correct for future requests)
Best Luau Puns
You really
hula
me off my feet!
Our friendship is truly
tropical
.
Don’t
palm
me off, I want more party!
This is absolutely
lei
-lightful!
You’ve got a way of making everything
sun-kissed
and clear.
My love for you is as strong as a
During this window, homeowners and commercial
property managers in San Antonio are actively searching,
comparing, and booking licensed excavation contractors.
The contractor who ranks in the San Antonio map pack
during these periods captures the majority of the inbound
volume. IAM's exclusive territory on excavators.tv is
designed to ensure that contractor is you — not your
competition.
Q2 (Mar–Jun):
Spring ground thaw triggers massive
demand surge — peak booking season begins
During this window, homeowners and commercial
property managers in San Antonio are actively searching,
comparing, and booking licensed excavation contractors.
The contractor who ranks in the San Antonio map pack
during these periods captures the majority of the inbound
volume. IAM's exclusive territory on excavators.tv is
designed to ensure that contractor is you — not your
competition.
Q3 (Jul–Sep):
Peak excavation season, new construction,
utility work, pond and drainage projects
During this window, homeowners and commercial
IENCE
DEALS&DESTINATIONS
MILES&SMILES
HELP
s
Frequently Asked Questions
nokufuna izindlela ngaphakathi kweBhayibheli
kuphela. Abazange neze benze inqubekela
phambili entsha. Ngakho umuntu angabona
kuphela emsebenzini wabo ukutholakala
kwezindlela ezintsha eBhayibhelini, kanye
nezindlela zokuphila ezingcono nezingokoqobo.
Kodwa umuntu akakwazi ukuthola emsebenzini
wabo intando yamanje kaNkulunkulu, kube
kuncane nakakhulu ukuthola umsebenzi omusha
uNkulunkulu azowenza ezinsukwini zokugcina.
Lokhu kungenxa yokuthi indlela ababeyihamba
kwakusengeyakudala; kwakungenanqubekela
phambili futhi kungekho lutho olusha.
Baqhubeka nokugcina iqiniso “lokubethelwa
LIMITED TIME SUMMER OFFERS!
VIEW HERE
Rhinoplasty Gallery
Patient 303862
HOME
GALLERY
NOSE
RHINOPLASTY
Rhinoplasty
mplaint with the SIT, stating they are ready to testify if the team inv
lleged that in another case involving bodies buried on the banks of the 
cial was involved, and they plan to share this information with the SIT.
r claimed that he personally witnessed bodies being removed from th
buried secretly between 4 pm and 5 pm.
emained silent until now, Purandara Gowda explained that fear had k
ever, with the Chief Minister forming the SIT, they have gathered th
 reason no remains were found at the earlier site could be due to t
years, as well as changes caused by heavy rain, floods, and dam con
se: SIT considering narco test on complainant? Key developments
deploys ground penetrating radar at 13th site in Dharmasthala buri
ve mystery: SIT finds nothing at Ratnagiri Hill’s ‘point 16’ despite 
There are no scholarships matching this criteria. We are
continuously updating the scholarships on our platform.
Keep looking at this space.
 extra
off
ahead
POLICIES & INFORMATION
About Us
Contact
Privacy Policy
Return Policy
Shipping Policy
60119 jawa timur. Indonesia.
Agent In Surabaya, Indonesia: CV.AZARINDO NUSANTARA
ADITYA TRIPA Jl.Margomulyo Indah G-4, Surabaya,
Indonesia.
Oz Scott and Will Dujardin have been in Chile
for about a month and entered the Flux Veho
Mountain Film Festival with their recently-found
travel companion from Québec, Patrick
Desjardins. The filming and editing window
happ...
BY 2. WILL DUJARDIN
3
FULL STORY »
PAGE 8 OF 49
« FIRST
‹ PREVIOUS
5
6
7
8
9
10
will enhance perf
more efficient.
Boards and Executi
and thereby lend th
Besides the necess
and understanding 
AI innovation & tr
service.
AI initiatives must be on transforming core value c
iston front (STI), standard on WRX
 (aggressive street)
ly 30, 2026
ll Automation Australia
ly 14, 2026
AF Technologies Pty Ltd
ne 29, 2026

**WORK TO BE COMPLETED**
Your task is to set down all of the entries exactly as they appear.

**RESPONSE**
correct for future requests)
Best Luau Puns
You really
hula
me off my feet!
Our friendship is truly
tropical
.
Don’t
palm
me off, I want more party!
This is absolutely
lei
-lightful!
You’ve got a way of making everything
sun-kissed
and clear.
My love for you is as strong as a
During this window, homeowners and commercial
property managers in San Antonio are actively searching,
comparing, and booking licensed excavation contractors.
The contractor who ranks in the San Antonio map pack
during these periods captures the majority of the inbound
volume. IAM's exclusive territory on excavators.tv is
designed to ensure that contractor is you — not your
competition.
Q2 (Mar–Jun):
Spring ground thaw triggers massive
demand surge — peak booking season begins
During this window, homeowners and commercial
property managers in San Antonio are actively searching,
comparing, and booking licensed excavation contractors.
The contractor who ranks in the San Antonio map pack
during these periods captures the majority of the inbound
volume. IAM's exclusive territory on excavators.tv is
designed to ensure that contractor is you — not your
competition.
Q3 (Jul–Sep):
Peak excavation season, new construction,
utility work, pond and drainage projects
During this window, homeowners and commercial
IENCE
DEALS&DESTINATIONS
MILES&SMILES
HELP
s
Frequently Asked Questions
nokufuna izindlela ngaphakathi kweBhayibheli
kuphela. Abazange neze benze inqubekela
phambili entsha. Ngakho umuntu angabona
kuphela emsebenzini wabo ukutholakala
kwezindlela ezintsha eBhayibhelini, kanye
nezindlela zokuphila ezingcono nezingokoqobo.
Kodwa umuntu akakwazi ukuthola emsebenzini
wabo intando yamanje kaNkulunkulu, kube
kuncane nakakhulu ukuthola umsebenzi omusha
uNkulunkulu azowenza ezinsukwini zokugcina.
Lokhu kungenxa yokuthi indlela ababeyihamba
kwakusengeyakudala; kwakungenanqubekela
phambili futhi kungekho lutho olusha.
Baqhubeka nokugcina iqiniso “lokubethelwa
LIMITED TIME SUMMER OFFERS!
VIEW HERE
Rhinoplasty Gallery
Patient 303862
HOME
GALLERY
NOSE
RHINOPLASTY
Rhinoplasty
mplaint with the SIT, stating they are ready to testify if the team inv
lleged that in another case involving bodies buried on the banks of the 
cial was involved, and they plan to share this information with the SIT.
r claimed that he personally witnessed bodies being removed from th
buried secretly between 4 pm and 5 pm.
emained silent until now, Purandara Gowda explained that fear had k
ever, with the Chief Minister forming the SIT, they have gathered th
 reason no remains were found at the earlier site could be due to t
years, as well as changes caused by heavy rain, floods, and dam con
se: SIT considering narco test on complainant? Key developments
deploys ground penetrating radar at 13th site in Dharmasthala buri
ve mystery: SIT finds nothing at Ratnagiri Hill’s ‘point 16’ despite 
There are no scholarships matching this criteria. We are
continuously updating the scholarships on our platform.
Keep looking at this space.
 extra
off
ahead
POLICIES & INFORMATION
About Us
Contact
Privacy Policy
Return Policy
Shipping Policy
60119 jawa timur. Indonesia.
Agent In Surabaya, Indonesia: CV.AZARINDO NUSANTARA
ADITYA TRIPA Jl.Margomulyo Indah G-4, Surabaya,
Indonesia.
Oz Scott and Will Dujardin have been in Chile
for about a month and entered the Flux Veho
Mountain Film Festival with their recently-found
travel companion from Québec, Patrick
Desjardins. The filming and editing window
happ...
BY 2. WILL DUJARDIN
3
FULL STORY »
PAGE 8 OF 49
« FIRST
‹ PREVIOUS
5
6
7
8
9
10
will enhance perf
more efficient.
Boards and Executi
and thereby lend th
Besides the necess
and understanding 
AI innovation & tr
service.
AI initiatives must be on transforming core value c
iston front (STI), standard on WRX
 (aggressive street)
ly 30, 2026
ll Automation Australia
ly 14, 2026
AF Technologies Pty Ltd
ne 29, 2026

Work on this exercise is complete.